YOUR GOAL:
Nothing in the records should be changed in the copy, though the pictures must be left out.
- Opening Delimiter -
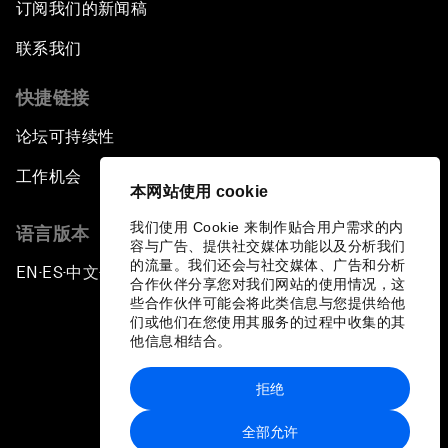
订阅我们的新闻稿
联系我们
快捷链接
论坛可持续性
工作机会
本网站使用 cookie
我们使用 Cookie 来制作贴合用户需求的内
语言版本
容与广告、提供社交媒体功能以及分析我们
的流量。我们还会与社交媒体、广告和分析
EN
ES
中文
日本語
▪
▪
▪
合作伙伴分享您对我们网站的使用情况，这
些合作伙伴可能会将此类信息与您提供给他
们或他们在您使用其服务的过程中收集的其
他信息相结合。
拒绝
隐私政策和服务条款
全部允许
站点地图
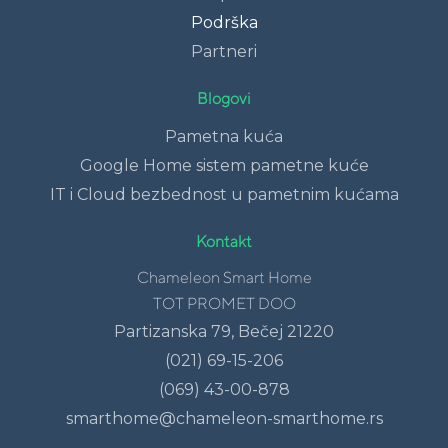
Podrška
Partneri
Blogovi
Pametna kuća
Google Home sistem pametne kuće
IT i Cloud bezbednost u pametnim kućama
Kontakt
Chameleon Smart Home
TOT PROMET DOO
Partizanska 79, Bečej 21220
(021) 69-15-206
(069) 43-00-878
smarthome@chameleon-smarthome.rs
- Closing Delimiter -
WRITTEN SOLUTION:
订阅我们的新闻稿
联系我们
快捷链接
论坛可持续性
工作机会
本网站使用 cookie
我们使用 Cookie 来制作贴合用户需求的内
语言版本
容与广告、提供社交媒体功能以及分析我们
的流量。我们还会与社交媒体、广告和分析
EN
ES
中文
日本語
▪
▪
▪
合作伙伴分享您对我们网站的使用情况，这
些合作伙伴可能会将此类信息与您提供给他
们或他们在您使用其服务的过程中收集的其
他信息相结合。
拒绝
隐私政策和服务条款
全部允许
站点地图
Podrška
Partneri
Blogovi
Pametna kuća
Google Home sistem pametne kuće
IT i Cloud bezbednost u pametnim kućama
Kontakt
Chameleon Smart Home
TOT PROMET DOO
Partizanska 79, Bečej 21220
(021) 69-15-206
(069) 43-00-878
smarthome@chameleon-smarthome.rs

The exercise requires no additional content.